Merton cite le cas d’une banque dont on raconte qu’elle est en faillite (alors qu’elle ne l’est pas objectivement : définition fausse de la situation) et qui voit alors tous ses créanciers réclamer leur argent. La banque se retrouve de ce fait en faillite (la définition initialement fausse devient vraie).

Au contraire, la prophétie autodestructrice devait se réaliser mais ne se réalise pas parce que la croyance des individus les amène à modifier leur comportement. ». Cette fois, c’est le fait d’annoncer un événement qui le contrecarre.

Par exemple, un étudiant brillant obtient toute l’année de bonnes appréciations. Convaincu qu’il obtiendra son diplôme avec facilité, il cesse tout effort et échoue finalement. S’il avait continué à travailler comme il le faisait avant d’être convaincu de sa réussite, il serait facilement passé.

On trouve également de telles situation en économie : par exemple, le fait d’annoncer qu’une ressource sera abondante et pas chère l’an prochain (ou, respectivement, sera rare et chère), incite des investisseurs à augmenter leur besoin de cette ressource (respectivement : s’organiser pour s’en passer le plus possible), ce qui augmente la demande (respectivement : la baisse) et joue en sens inverse de la prédiction.

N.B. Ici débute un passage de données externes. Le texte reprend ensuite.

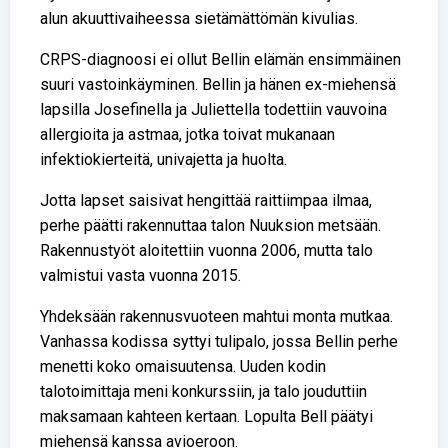
alun akuuttivaiheessa sietämättömän kivulias.
CRPS-diagnoosi ei ollut Bellin elämän ensimmäinen
suuri vastoinkäyminen. Bellin ja hänen ex-miehensä
lapsilla Josefinella ja Juliettella todettiin vauvoina
allergioita ja astmaa, jotka toivat mukanaan
infektiokierteitä, univajetta ja huolta.
Jotta lapset saisivat hengittää raittiimpaa ilmaa,
perhe päätti rakennuttaa talon Nuuksion metsään.
Rakennustyöt aloitettiin vuonna 2006, mutta talo
valmistui vasta vuonna 2015.
Yhdeksään rakennusvuoteen mahtui monta mutkaa.
Vanhassa kodissa syttyi tulipalo, jossa Bellin perhe
menetti koko omaisuutensa. Uuden kodin
talotoimittaja meni konkurssiin, ja talo jouduttiin
maksamaan kahteen kertaan. Lopulta Bell päätyi
miehensä kanssa avioeroon.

Par exemple encore, on considère souvent que le désastre que devait causer le bogue informatique de l’an 2000 était une prophétie autodestructrice car l’annonce d’une catastrophe a permis d’obtenir la mobilisation nécessaire pour la contrecarrer.

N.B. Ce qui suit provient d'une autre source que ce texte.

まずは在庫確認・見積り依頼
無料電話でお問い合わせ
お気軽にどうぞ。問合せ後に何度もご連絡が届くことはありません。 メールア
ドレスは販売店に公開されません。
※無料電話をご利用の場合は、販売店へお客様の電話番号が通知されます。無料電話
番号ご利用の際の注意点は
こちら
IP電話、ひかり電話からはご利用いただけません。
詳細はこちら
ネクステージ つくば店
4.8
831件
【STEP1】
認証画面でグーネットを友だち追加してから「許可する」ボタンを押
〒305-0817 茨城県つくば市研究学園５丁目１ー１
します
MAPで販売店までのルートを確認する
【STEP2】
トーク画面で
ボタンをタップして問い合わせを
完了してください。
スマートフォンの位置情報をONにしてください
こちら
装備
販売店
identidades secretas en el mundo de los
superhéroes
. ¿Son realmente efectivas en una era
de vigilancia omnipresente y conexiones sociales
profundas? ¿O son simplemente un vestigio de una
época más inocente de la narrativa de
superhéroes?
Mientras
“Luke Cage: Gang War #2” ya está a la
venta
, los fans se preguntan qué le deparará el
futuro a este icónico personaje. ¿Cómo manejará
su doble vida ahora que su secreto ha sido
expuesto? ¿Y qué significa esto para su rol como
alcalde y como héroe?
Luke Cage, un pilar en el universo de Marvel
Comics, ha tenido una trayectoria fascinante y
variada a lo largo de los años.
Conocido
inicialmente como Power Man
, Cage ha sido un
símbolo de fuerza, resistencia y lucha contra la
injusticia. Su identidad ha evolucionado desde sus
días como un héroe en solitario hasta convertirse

À la différence du théorème de Thomas, ce ne sont plus ici les conséquences d’un fait, mais le fait lui-même qui devient vrai ou faux.  Au contraire de ce théorème, qui, considéré comme déduit de L’Ethique peut, dans le cadre ontologico-anthropologique de cette dernière, être envisagé  comme une loi du comportement humain (et donc mériter le nom de « théorème »), les notions de prophéties autoréalisatrices et autodestructrices n’ont qu’une valeur descriptive. On ne peut savoir, a priori, si une croyance se réalisera. On peut simplement, a posteriori, repérer des « prophéties autoréalisatrices », des « prophéties autodestructrices » et des prophéties n’ayant pas eu de tels effets.